### TASK BRIEF
Say how many lines in the records contain "шумоизоляцией". The reply must consist of the number alone.

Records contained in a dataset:
Content starts

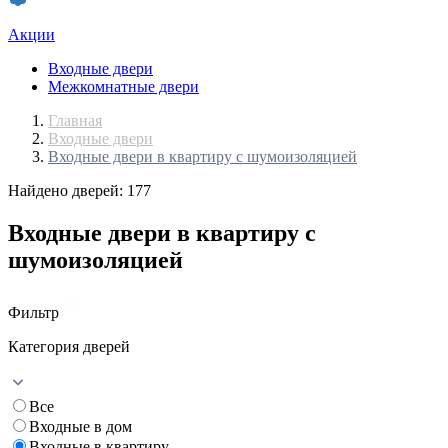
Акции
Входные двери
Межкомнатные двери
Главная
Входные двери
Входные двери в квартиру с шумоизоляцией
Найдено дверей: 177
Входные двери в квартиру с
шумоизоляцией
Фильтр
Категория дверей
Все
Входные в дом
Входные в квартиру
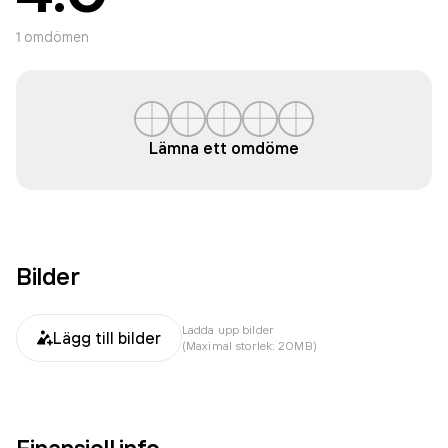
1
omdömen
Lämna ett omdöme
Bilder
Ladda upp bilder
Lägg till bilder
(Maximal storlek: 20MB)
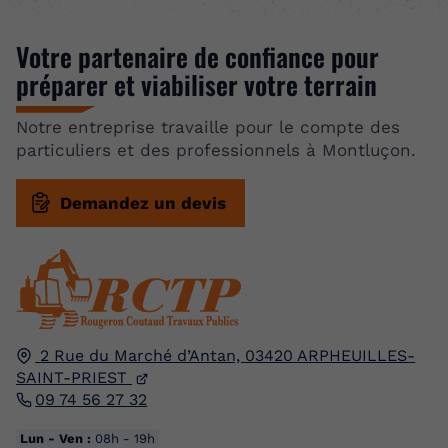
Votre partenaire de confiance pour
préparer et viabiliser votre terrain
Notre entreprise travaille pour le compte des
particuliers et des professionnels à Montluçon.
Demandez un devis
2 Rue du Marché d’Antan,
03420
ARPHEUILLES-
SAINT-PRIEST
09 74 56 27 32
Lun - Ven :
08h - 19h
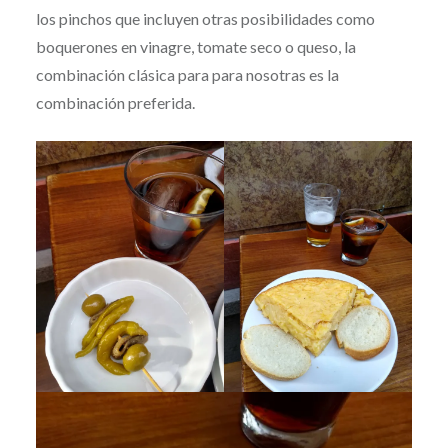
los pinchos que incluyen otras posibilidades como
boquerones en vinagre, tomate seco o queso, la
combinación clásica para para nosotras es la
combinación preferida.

Content ends

### SOLUTION TO THE EXERCISE
2